仏像構造線は,地形的にはリニアメントが明瞭であるが,活断層であることを示す地形はきわめて乏しく,南国市稲生にみられる東西走向の崖だけである。これらの崖も人工的に作られたものである可能性が高い。稲生の開析谷においてリニアメントを横断して実施された電気探査,バイブロコアリング,ロータリー式ボーリングによる地質調査において次のようなことが明らかとなった。

基盤岩の落ち込み位置(断層の可能性がある)は,地形的に判読されたリニアメントの位置より北側にあり,70mから100m離れている。
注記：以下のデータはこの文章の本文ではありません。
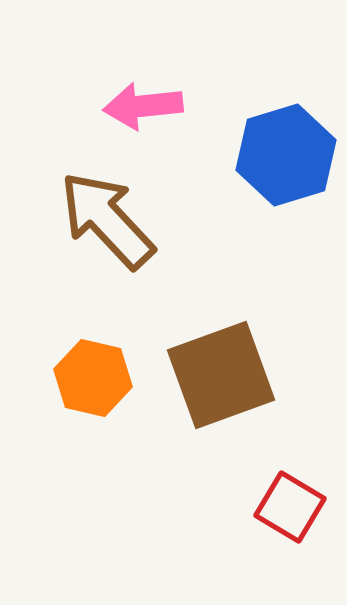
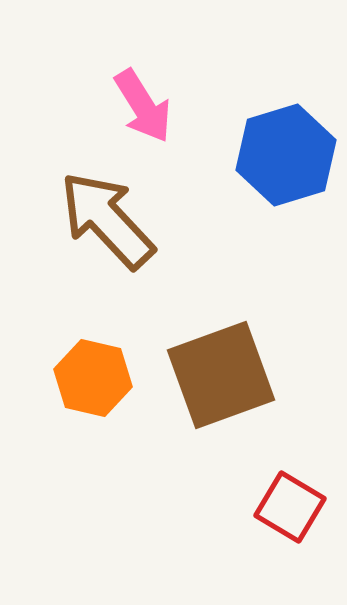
pink arrow: rotated 116 degrees counterclockwise
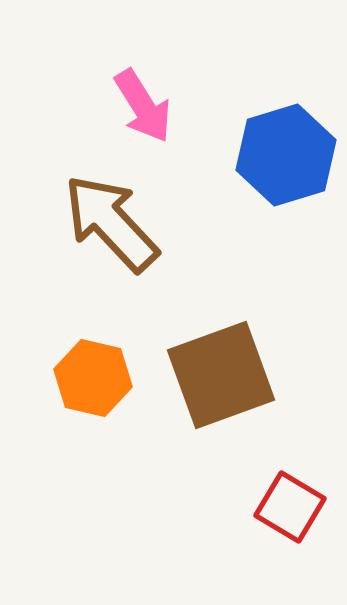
brown arrow: moved 4 px right, 3 px down
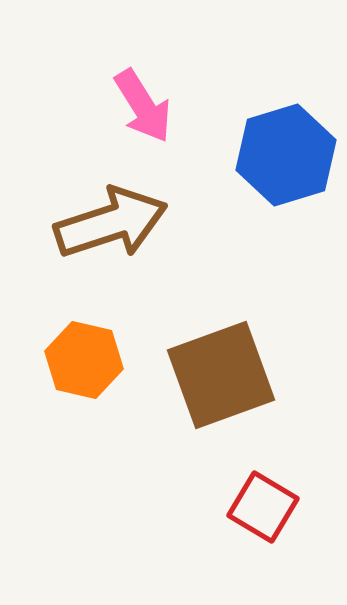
brown arrow: rotated 115 degrees clockwise
orange hexagon: moved 9 px left, 18 px up
red square: moved 27 px left
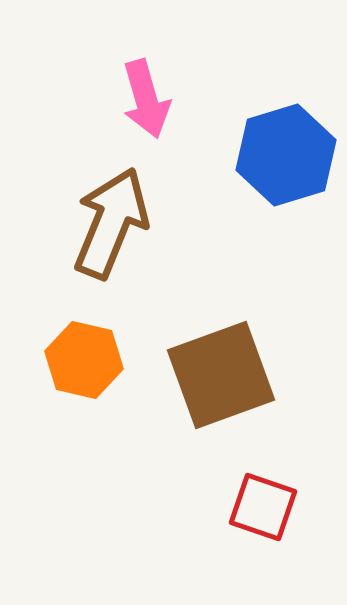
pink arrow: moved 3 px right, 7 px up; rotated 16 degrees clockwise
brown arrow: rotated 50 degrees counterclockwise
red square: rotated 12 degrees counterclockwise
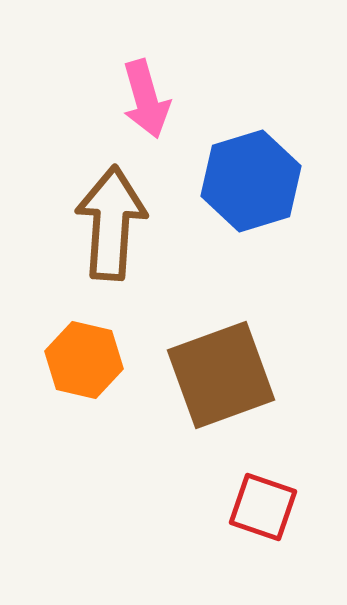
blue hexagon: moved 35 px left, 26 px down
brown arrow: rotated 18 degrees counterclockwise
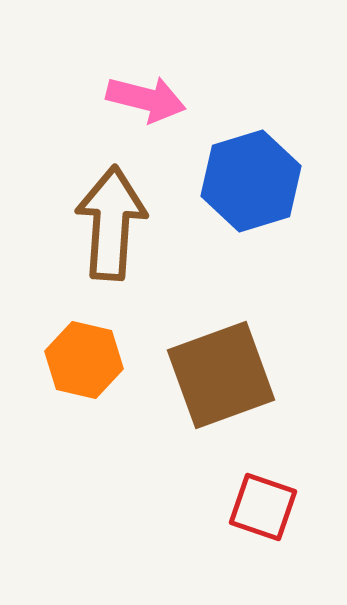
pink arrow: rotated 60 degrees counterclockwise
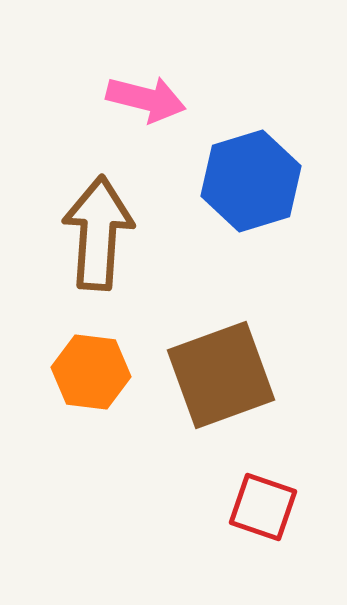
brown arrow: moved 13 px left, 10 px down
orange hexagon: moved 7 px right, 12 px down; rotated 6 degrees counterclockwise
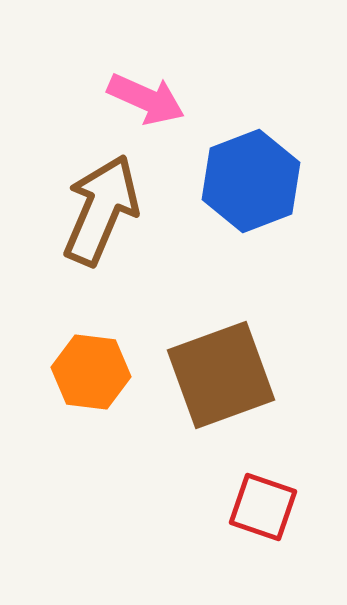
pink arrow: rotated 10 degrees clockwise
blue hexagon: rotated 4 degrees counterclockwise
brown arrow: moved 3 px right, 23 px up; rotated 19 degrees clockwise
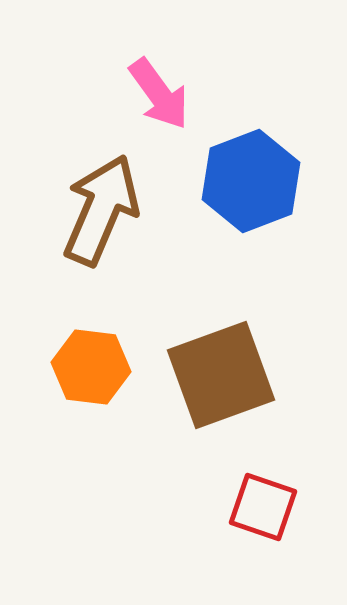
pink arrow: moved 13 px right, 5 px up; rotated 30 degrees clockwise
orange hexagon: moved 5 px up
開析谷を埋める未固結堆積物のうち沖積層 や洪積層(上部更新統)の上面には断層による変位は見られず,堆積面はほぼ水平ないし,非常に緩い傾斜となっている。したがって仏像構造線は,活断層である可能性は低く,仮に活断層であってもその変位速度は非常に小さいと考えられる。

吉良川断層は,地質的には断層であることは明瞭であるが,段丘面や沖合海底の未固結堆積に変位が全く見られず,活断層の可能性は低いといえる。

行当岬断層は,断層活動の変位の基準となる段丘面の対比に問題があり,対比の仕方によっては全く高度差が認められない(つまり断層変位がない)。段丘堆積物が乏しく,堆積物による対比が困難であり,現在の地質学的手法では,どちらとも断定できない状態である。しかし活断層としての断層変位地形が全く見られないことから,従来の対比が間違っている可能性が高く,活断層の可能性は低いと考えられる。吉良川断層・行当岬断層については確実度V,活動度C以下とするのが妥当と考えられる。

盲道谷断層は今回の調査で活断層でないことが明らかとなった。